* **WORK TO BE COMPLETED**
When a line in the entries contains the word "getirir", copy that line in full.

**** DATA EXTRACT ****

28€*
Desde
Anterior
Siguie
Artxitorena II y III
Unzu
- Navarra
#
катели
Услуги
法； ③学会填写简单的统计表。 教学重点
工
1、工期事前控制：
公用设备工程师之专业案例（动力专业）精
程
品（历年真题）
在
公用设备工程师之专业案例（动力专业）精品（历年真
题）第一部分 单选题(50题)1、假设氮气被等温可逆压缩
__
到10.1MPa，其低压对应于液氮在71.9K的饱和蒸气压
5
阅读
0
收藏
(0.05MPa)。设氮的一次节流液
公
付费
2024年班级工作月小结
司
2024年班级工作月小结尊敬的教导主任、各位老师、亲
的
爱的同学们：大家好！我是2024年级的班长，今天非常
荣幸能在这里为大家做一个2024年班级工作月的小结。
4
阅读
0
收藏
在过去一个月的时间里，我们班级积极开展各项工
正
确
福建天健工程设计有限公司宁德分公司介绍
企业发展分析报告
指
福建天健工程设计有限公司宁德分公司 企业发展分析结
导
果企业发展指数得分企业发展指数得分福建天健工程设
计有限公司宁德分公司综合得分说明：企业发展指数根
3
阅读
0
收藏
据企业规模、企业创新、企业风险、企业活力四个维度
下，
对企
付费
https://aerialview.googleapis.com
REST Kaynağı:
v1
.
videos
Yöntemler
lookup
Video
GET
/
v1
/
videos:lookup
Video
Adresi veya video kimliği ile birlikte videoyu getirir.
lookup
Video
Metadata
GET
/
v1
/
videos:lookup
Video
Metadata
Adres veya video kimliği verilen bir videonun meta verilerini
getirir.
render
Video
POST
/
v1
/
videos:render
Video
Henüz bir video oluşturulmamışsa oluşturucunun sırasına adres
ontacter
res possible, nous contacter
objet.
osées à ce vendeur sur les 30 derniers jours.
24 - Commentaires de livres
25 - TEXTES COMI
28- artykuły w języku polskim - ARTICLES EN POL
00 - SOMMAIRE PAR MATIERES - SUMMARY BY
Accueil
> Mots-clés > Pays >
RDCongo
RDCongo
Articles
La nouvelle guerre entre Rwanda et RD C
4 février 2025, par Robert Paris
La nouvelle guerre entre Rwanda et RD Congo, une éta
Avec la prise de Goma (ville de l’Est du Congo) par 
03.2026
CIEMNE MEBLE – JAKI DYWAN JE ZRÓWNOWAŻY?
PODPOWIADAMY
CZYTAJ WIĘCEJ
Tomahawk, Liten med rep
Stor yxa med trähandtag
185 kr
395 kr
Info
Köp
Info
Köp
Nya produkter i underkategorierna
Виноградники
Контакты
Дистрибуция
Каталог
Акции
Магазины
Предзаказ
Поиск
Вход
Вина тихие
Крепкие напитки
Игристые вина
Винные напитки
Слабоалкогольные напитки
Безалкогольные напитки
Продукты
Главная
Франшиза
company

****

* **SOLUTION TO THE EXERCISE**
Adresi veya video kimliği ile birlikte videoyu getirir.
getirir.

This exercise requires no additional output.